The text and images below were originally posted to the Texas Forums blog by Taylor Willingham, and can also be found here. I wanted to include them on the conference blog as well since the main organizers of this gathering are members of the 2008 conference planning team and, in part, they held this meeting to raise awareness of NCDD Austin. I also wanted to show off these fabulous graphic recordings by Sunni Brown and summit participants!
The “Central Texas D&D Summit” held last Saturday (April 19th) brought together 30 advocates of dialogue, deliberation and community engagement in the Central Texas region at the LBJ Library. Participants represented a range of sectors – civic, government, business, non-profit/NGO, education – with a myriad of expertise and knowledge both on issues and approaches, from smaller-scale group dialogues to large, multi-stakeholder initiatives.
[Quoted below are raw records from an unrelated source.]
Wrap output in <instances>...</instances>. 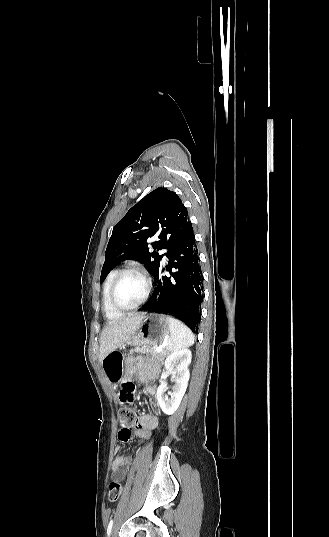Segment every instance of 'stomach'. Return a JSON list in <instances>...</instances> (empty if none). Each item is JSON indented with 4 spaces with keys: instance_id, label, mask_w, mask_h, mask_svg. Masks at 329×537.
Masks as SVG:
<instances>
[{
    "instance_id": "stomach-1",
    "label": "stomach",
    "mask_w": 329,
    "mask_h": 537,
    "mask_svg": "<svg viewBox=\"0 0 329 537\" xmlns=\"http://www.w3.org/2000/svg\"><path fill=\"white\" fill-rule=\"evenodd\" d=\"M170 335L169 317L157 313L144 314L138 329L131 337L133 345H159ZM122 354L112 351L101 361L102 369L112 384L122 379Z\"/></svg>"
}]
</instances>
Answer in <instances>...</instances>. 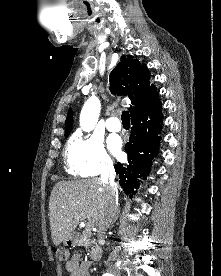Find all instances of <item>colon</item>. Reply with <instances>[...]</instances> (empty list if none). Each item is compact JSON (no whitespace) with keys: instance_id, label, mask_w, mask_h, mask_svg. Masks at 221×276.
<instances>
[{"instance_id":"1","label":"colon","mask_w":221,"mask_h":276,"mask_svg":"<svg viewBox=\"0 0 221 276\" xmlns=\"http://www.w3.org/2000/svg\"><path fill=\"white\" fill-rule=\"evenodd\" d=\"M56 257L60 262H66L69 258V252L63 248L62 245L58 246V249L55 251Z\"/></svg>"}]
</instances>
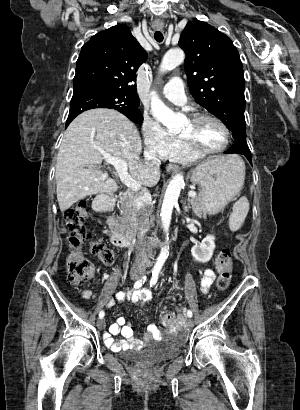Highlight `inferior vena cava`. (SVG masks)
Here are the masks:
<instances>
[{"mask_svg": "<svg viewBox=\"0 0 300 410\" xmlns=\"http://www.w3.org/2000/svg\"><path fill=\"white\" fill-rule=\"evenodd\" d=\"M147 162L156 169L160 168V160L154 155L150 153L146 155ZM151 201L150 193L144 189L143 192L134 200V206L137 209V223H138V237L143 244H151L153 241L148 237H144L145 234L150 229V220L149 217L151 216V209L149 203ZM151 257V252L149 251V247H144L137 255L133 265V269H141L145 270L149 258Z\"/></svg>", "mask_w": 300, "mask_h": 410, "instance_id": "inferior-vena-cava-1", "label": "inferior vena cava"}]
</instances>
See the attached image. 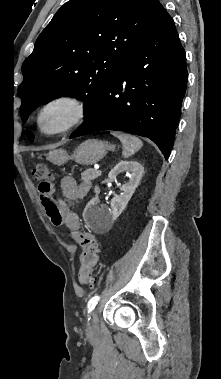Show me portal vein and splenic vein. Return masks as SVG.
Masks as SVG:
<instances>
[{"instance_id":"1","label":"portal vein and splenic vein","mask_w":221,"mask_h":379,"mask_svg":"<svg viewBox=\"0 0 221 379\" xmlns=\"http://www.w3.org/2000/svg\"><path fill=\"white\" fill-rule=\"evenodd\" d=\"M95 170H97L98 172H100L99 170V166H94Z\"/></svg>"}]
</instances>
While the NCDD 2008 conference was an incentive to convene this group (as well as a capstone project of University of Texas student Jenny Meigs and her professor Patricia Wilson), the ultimate goal is to develop a learning community in Central Texas that can build on the wisdom of so many creative people dedicated to D&D and community engagement. The group hopes to “build a community of practice where we can share our insights, apply what we have learned and deepen the conversation.”